Section Four / Time Worn Away

Every corner that Molyda turned, suffering was present. A few days after every single member of her family died, she was forced to go to work. If you didn’t work, you didn’t receive food. She had to continue her work on the roads in mud that was more than a meter deep, she was only about 14 years old. The only rations they workers got was one ladleful of liquid at noon and another at night. As the work on the roads drawled on, Molyda seemed to become blind because of working at night. She was sent home sick, but only for a few days. After seeing her Aunt’s daughter, whom she now called her ‘little sister’, she had to go back to work in order to receive her ration of food and water. Road building was the job she was sent to, again she became blind and was sent home since she was also the thinnest and weakest of the girls. Once she arrived back at her village, a grimacing sight greeted her. Molyda’s ‘little sister’ was showing signs of being beaten up along with a shaved head. All were caused by her abusing neighbor that took care of her when Molyda was out working. Her neighbour lived in the same tent and was just a curtain away. When she was sent back to work, immediately after feeling better, there were news that the patients in the hospital were taking their own lives. Dying was better than suffering, everyone seemed to think.
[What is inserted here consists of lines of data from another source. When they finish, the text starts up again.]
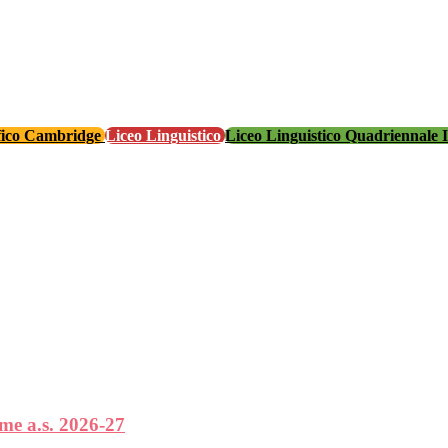
ifico Cambridge
Liceo Linguistico
Liceo Linguistico Quadriennale 
ime a.s. 2026-27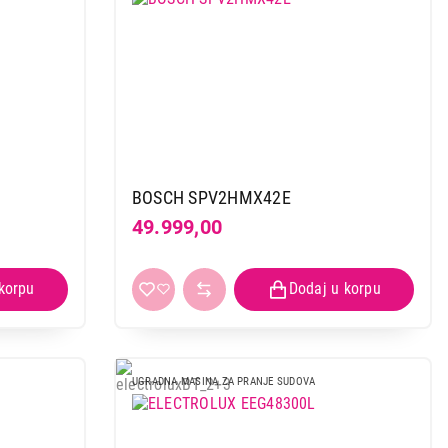
BOSCH SPV2HMX42E
49.999,00
UGRADNA MASINA ZA PRANJE SUDOVA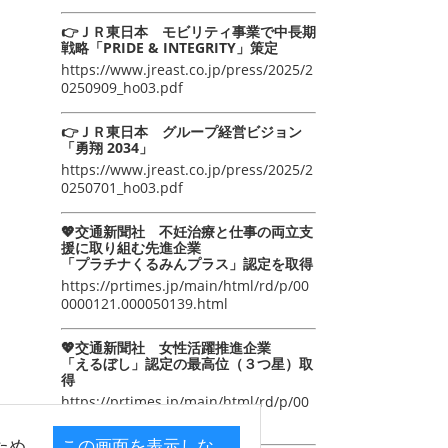
👉ＪＲ東日本 モビリティ事業で中長期
戦略「PRIDE & INTEGRITY」策定
https://www.jreast.co.jp/press/2025/2
0250909_ho03.pdf
👉ＪＲ東日本 グループ経営ビジョン
「勇翔 2034」
https://www.jreast.co.jp/press/2025/2
0250701_ho03.pdf
💖交通新聞社 不妊治療と仕事の両立支
援に取り組む先進企業
「プラチナくるみんプラス」認定を取得
https://prtimes.jp/main/html/rd/p/00
0000121.000050139.html
💖交通新聞社 女性活躍推進企業
「えるぼし」認定の最高位（３つ星）取
得
https://prtimes.jp/main/html/rd/p/00
0000105.000050139.html
ため
この画面を表示しな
Then Molyda’s job shifted and she ended up where she had started when she first came, harvesting. She would only have two hours of sleep. With the bad conditions at work, Molyda was sent to the hospital in a bad state. Upon her discharge from the hospital, she renders herself unconscious at her ‘little sisters’ hut steps. When she finally awakens, she is greeted with a friendly Mekong face, a very rare sight. She then finds out that she has been sent to the hangars where she would be, supposedly, given to the Vietnamese.